Insert multiple relational objects transactionally in Hasura

I am 99% sure Hasura is made by an extraterrestrial life form with near super intelligence because Hasura is just amazing! Maybe I am hyping this just a little bit too much but let me elaborate with one example why Hasura is great.

We will look how Hasura can handle insertion of multiple relational objects transactionally.

The use case

We are building a service to save data of customer offers. Our MVP currently has two tables. customer_offers and customer_offer_products.

Create customer_offers table

Create customerofferproducts table

After creating the two tables we would like to tell Hasura that there is a relationship between the two tables. customer_offer_products.customer_offer_id is a foreign key to customer_offer.id. This is easily done by editing the field customer_offer_id in the table customer_offer_products.

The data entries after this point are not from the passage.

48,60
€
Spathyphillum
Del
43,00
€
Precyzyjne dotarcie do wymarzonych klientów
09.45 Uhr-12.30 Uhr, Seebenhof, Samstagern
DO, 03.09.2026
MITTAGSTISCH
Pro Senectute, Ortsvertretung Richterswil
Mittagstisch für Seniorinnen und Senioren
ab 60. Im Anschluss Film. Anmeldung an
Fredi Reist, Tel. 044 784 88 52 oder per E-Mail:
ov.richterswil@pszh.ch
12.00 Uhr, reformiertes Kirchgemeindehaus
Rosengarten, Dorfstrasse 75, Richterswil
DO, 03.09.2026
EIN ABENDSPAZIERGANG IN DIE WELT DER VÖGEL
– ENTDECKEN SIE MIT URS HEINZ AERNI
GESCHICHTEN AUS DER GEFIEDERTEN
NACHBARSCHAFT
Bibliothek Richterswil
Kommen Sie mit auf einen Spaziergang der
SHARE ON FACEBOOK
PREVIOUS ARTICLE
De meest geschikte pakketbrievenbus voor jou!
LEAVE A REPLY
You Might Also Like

Add Foregin Key between the two tables

Next track all relations by going back to the first page on “Data” in the top menu. Click on “Track All Relations”-button.

Track All Records

The database setup is completed. The two tables is set up and we have created a relationship between the two tables using foreign keys. We have also made sure Hasura knows about this relationshop by tracking it.

Next thing is to insert some data.

The trivial way to insert a customer offer, with products, is to:

  1. Insert the customer_offer data.
  2. Retrieve the id of our newly created customer_offer row.
  3. Loop through our products and insert each tocustomerofferproducts

This approach obviously work but comes with a few downsides. First, the queries is not done transactionally which means if the potential third product you are trying to insert fails, you are still left with data in your database. And you need to find a way to fix your incorrect data. Second, you are doing multiple queries adding latency and bandwidth between your client and server.

Next optimization you could do is to:

  1. Insert the customer_offer data (same as previous)
  2. Retrieve the id of our newly created customer_offer row (same as previous)
  3. Add all products with one insert mutation (new)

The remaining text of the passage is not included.